This is the GitHub repository for Vishal Singh, Jeremy Yang and Zhen Yuan's paper Socioeconomics & Writing Styles: An analysis of US Public School Teachers. The draft is still in preparation. If you have any comments or questions, please contact Zhen Yuan.
The main goal of this research is to study the systematic difference in writing styles caused by socioeconomics and other factors. We are interested in what words and sentences are important for prediction, and in which direction.
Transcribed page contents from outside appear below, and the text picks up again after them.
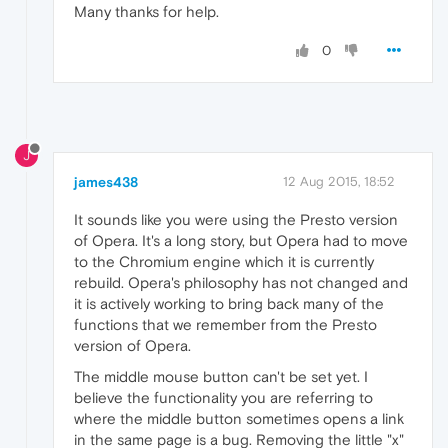
Many thanks for help.
0
J
james438
12 Aug 2015, 18:52
It sounds like you were using the Presto version
of Opera. It's a long story, but Opera had to move
to the Chromium engine which it is currently
rebuild. Opera's philosophy has not changed and
it is actively working to bring back many of the
functions that we remember from the Presto
version of Opera.
The middle mouse button can't be set yet. I
believe the functionality you are referring to
where the middle button sometimes opens a link
in the same page is a bug. Removing the little "x"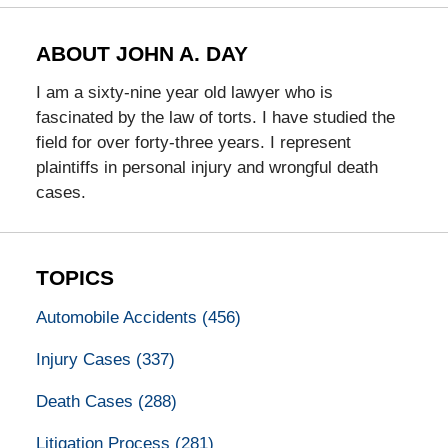
ABOUT JOHN A. DAY
I am a sixty-nine year old lawyer who is
fascinated by the law of torts. I have studied the
field for over forty-three years. I represent
plaintiffs in personal injury and wrongful death
cases.
TOPICS
Automobile Accidents
(456)
Injury Cases
(337)
Death Cases
(288)
Litigation Process
(281)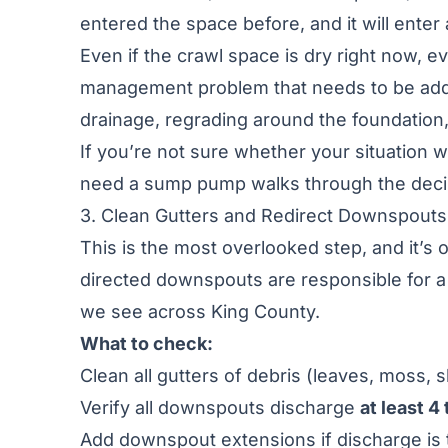
entered the space before, and it will enter 
Even if the crawl space is dry right now, 
management problem that needs to be add
drainage, regrading around the foundation,
If you’re not sure whether your situation
need a sump pump
walks through the decis
3. Clean Gutters and Redirect Downspouts
This is the most overlooked step, and it’s 
directed downspouts are responsible for 
we see across King County.
What to check:
Clean all gutters of debris (leaves, moss, s
Verify all downspouts discharge
at least 4
Add downspout extensions if discharge is 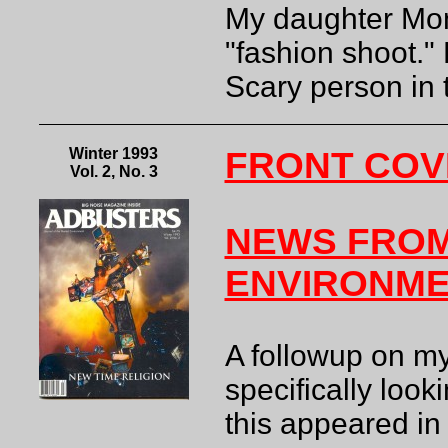
My daughter Moni
"fashion shoot."
Scary person in
Winter 1993
FRONT COV
Vol. 2, No. 3
NEWS FROM
ENVIRONM
A followup on my
specifically look
this appeared in 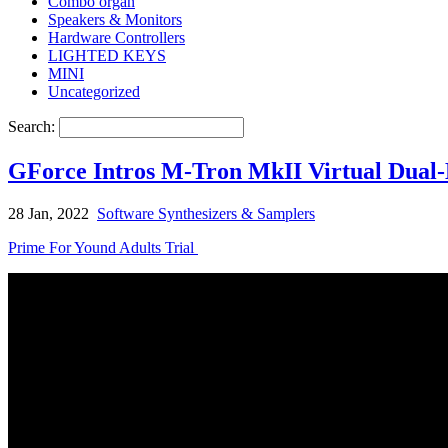
Combo organ
Speakers & Monitors
Hardware Controllers
LIGHTED KEYS
MINI
Uncategorized
Search:
GForce Intros M-Tron MkII Virtual Dual
28 Jan, 2022
Software Synthesizers & Samplers
Prime For Yound Adults Trial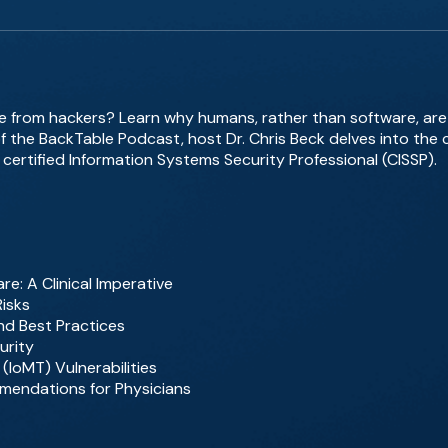
fe from hackers? Learn why humans, rather than software, are 
f the BackTable Podcast, host Dr. Chris Beck delves into the cr
 certified Information Systems Security Professional (CISSP).
e: A Clinical Imperative
Risks
d Best Practices
urity
 (IoMT) Vulnerabilities
mendations for Physicians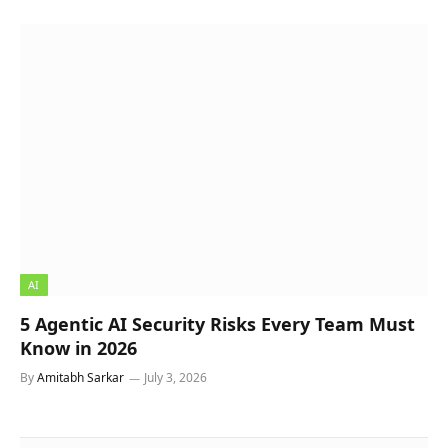
AI
5 Agentic AI Security Risks Every Team Must
Know in 2026
By
Amitabh Sarkar
July 3, 2026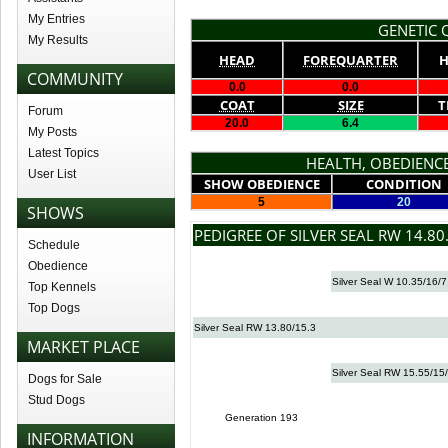
My Entries
GENETIC Q
My Results
HEAD
FOREQUARTER
H
COMMUNITY
0.0
0.0
COAT
SIZE
T
Forum
20.0
6.4
My Posts
Latest Topics
HEALTH, OBEDIENCE
User List
SHOW OBEDIENCE
CONDITION
5
20
SHOWS
PEDIGREE OF SILVER SEAL RW 14.80
Schedule
Obedience
Silver Seal W 10.35/16/7
Top Kennels
Top Dogs
Silver Seal RW 13.80/15.3
MARKET PLACE
Silver Seal RW 15.55/15
Dogs for Sale
Stud Dogs
Generation 193
INFORMATION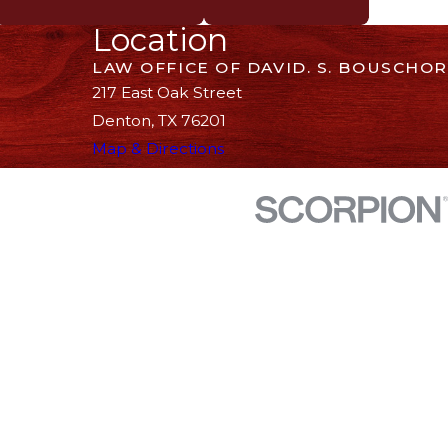
Location
LAW OFFICE OF DAVID. S. BOUSCHOR
217 East Oak Street
Denton, TX 76201
Map & Directions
To this end, We utilize data from the SEDA and DonorsChoose.
We use data from the Stanford Education Data Archive (SEDA) to measure the educational and economic gaps between rich schools and poor schools across the US. SEDA contains data about test scores for schools, geographically defined school districts, counties, commuting zones, metropolitan statistical areas, and states. The data spans from 3rd to 8th grade and from 2008-09 to 2017-18 school years. Besides, it also provides information of socioeconomic, demographic, and segregation characteristics of schools, districts, counties, metropolitan areas, and states. The school is uniquely identified by the 12-digit NCES school ID (ncessch), which is used to link the DonorsChoose data.
SEDA includes 82357 Public Elementary/Secondary Schools in the US. The table below reports number of schools in the nine divisions defined by United States Census Bureau.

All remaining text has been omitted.